Why am I doing this? I’ve been shopping these stories around to magazines as I completed them over the past two years, but no takers. So I decided to self-publish them as a collection and make them available through this blog and through Amazon.com. Still no takers. Several of the stories then visited me in the middle of the night to tell me they were tired of sitting on a virtual bookshelf and gathering dust unread. One of them was carrying a picket sign that shouted, “Free the Short Story 10.” They said they were humiliated and frustrated and were calling on all the stories in the book to sit down in my bedroom until people started reading them.

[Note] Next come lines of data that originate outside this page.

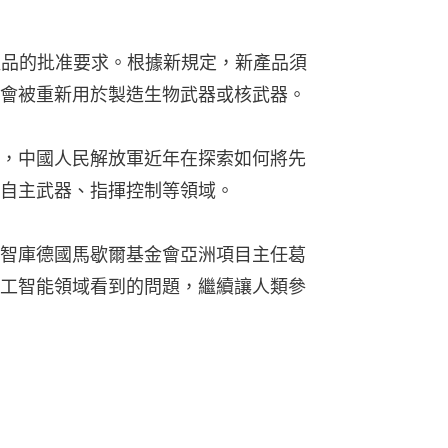
產品的批准要求。根據新規定，新產品須
會被重新用於製造生物武器或核武器。
，中國人民解放軍近年在探索如何將先
自主武器、指揮控制等領域。
智庫德國馬歇爾基金會亞洲項目主任葛
工智能領域看到的問題，繼續讓人類參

On the third night of the sit-in, I arose from the dead (of night) and cajoled all 10 of the stories into the bathroom where we could talk without waking my wife, who was beginning to get quite testy about all the chattering going on (”I am a bestseller, NY Time Best Seller …. I should be a candidate for a National Book Award …. I mean, have you read Lydia Davis’ insipid latest … I don’t even care whether someone buys us, I just want to be read”).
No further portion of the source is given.